After federal cuts to legal-assistance financing in the early 1980s, as Chief Justice he advocated a way for Texas to guarantee income to finance legal assistance for the poor by using pooled trust-account interest. This program, known as Interest on Lawyer Trust Accounts (IOLTA), is now used in every U.S. state.

== Later life and death ==

Upon his 1985 retirement Pope had written over 700 opinions for the Supreme Court, with an additional 500 opinions as a district judge and court of appeals justice. Although he had served as a judge for over 38 years, 21 of those years on the Texas Supreme Court, nearing the Court's mandatory retirement age in 1985 Chief Justice Pope wryly commented: "Just about the time I was getting the hang of being a judge, I had to retire."

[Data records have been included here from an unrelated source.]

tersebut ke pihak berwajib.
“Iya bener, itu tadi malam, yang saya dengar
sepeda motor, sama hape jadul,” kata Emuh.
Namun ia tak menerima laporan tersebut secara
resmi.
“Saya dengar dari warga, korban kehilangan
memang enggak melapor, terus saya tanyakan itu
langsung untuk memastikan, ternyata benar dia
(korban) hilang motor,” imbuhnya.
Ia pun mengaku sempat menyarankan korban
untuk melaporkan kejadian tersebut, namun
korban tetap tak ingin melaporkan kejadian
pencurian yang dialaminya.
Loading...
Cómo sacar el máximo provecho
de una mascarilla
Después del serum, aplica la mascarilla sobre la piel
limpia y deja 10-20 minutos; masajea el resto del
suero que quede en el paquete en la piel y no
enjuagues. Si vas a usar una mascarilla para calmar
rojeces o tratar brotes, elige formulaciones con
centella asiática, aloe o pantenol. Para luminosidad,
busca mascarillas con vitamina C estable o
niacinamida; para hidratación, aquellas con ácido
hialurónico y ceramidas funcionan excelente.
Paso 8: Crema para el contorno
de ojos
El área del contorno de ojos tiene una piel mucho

In 1989 Abilene Christian University established the Jack Pope Fellows Program "to offer scholarships to ACU students pursuing public service careers." The interdisciplinary program gives students with "good minds and character" public service educational opportunities in and out of the classroom. Also in 1989, Pope co-founded the non-profit Texas Center for Legal Ethics with other former Chief Justices Joe R. Greenhill and Robert W. Calvert. Its mission is to promote the values contained in the Texas Lawyers’ Creed of Professionalism.

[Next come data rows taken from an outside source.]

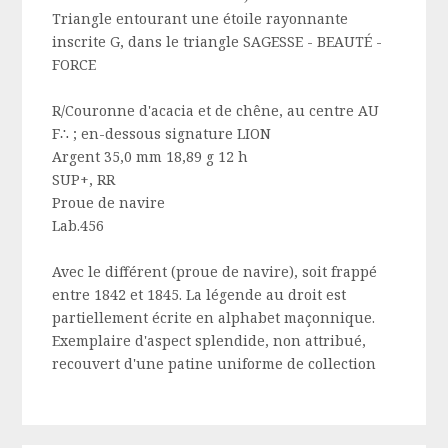
Triangle entourant une étoile rayonnante
inscrite G, dans le triangle SAGESSE - BEAUTÉ -
FORCE
R/Couronne d'acacia et de chêne, au centre AU
F∴ ; en-dessous signature LION
Argent 35,0 mm 18,89 g 12 h
SUP+, RR
Proue de navire
Lab.456
Avec le différent (proue de navire), soit frappé
entre 1842 et 1845. La légende au droit est
partiellement écrite en alphabet maçonnique.
Exemplaire d'aspect splendide, non attribué,
recouvert d'une patine uniforme de collection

In 2011, at age ninety-eight, he wrote a memoir called My Little United Nations: A Team Approach to Growing Older and Wiser and Having Fun Along the Way— an account of staying physically and emotionally healthy, despite increasing age and the death of his wife in 2004, with the help of a diverse team of caregivers from around the world.

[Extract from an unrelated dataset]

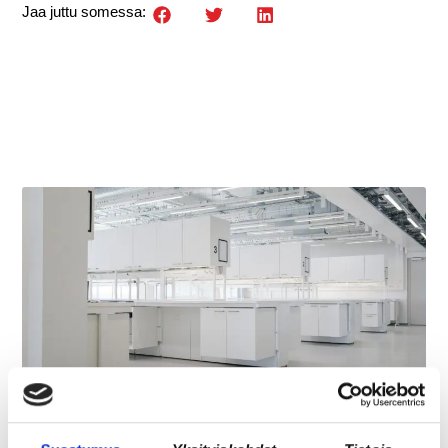
Jaa juttu somessa:
REKRY: TILA- JA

On May 28, 2013, Governor Rick Perry signed into law House Bill 1445, which raised the limit on civil penalties and restitution collected by the Attorney General's Office eligible for supporting legal assistance for the indigent to $50 million per year. The Legislature called the law the Chief Justice Jack Pope Act, in honor of his earlier work championing the IOLTA program which provides legal assistance for the poor. The Act came as a response to shrinking returns under that program.

Pope died on 25 February 2017 at the age of 103. He was survived by his two sons, three grandchildren and six great-grandchildren.

By the time of his retirement in 1985, Pope had written more than a thousand legal opinions. Upon Pope's passing, Texas Chief Justice Nathan Hecht, a Republican, called him "a judicial icon. His hard work, scholarship, common sense, humor, and integrity are legendary. No Texas judge has ever been more committed to serving the rule of law and the cause of justice. He was my mentor, role model, counselor, and most especially my friend. Texas has lost a great, great man."

== Awards ==
In 2009 he received the TCLE's inaugural Chief Justice Jack Pope Professionalism Award, "presented annually to both an appellate judge and an appellate lawyer who 'epitomize the highest level of professionalism and integrity.'" On September 22, 2010, the judicial section of the State Bar of Texas presented him with its inaugural Judicial Lifetime Achievement Award at its Annual Judicial Conference in Corpus Christi. On April 18, 2013 Pope was honored with a ceremony recognizing his 100th birthday in the Texas House of Representatives within the Texas State Capitol. The House passed a resolution in his honor and "heard words of praise from four U.S. presidents, as well as the nine U.S. Supreme Court justices."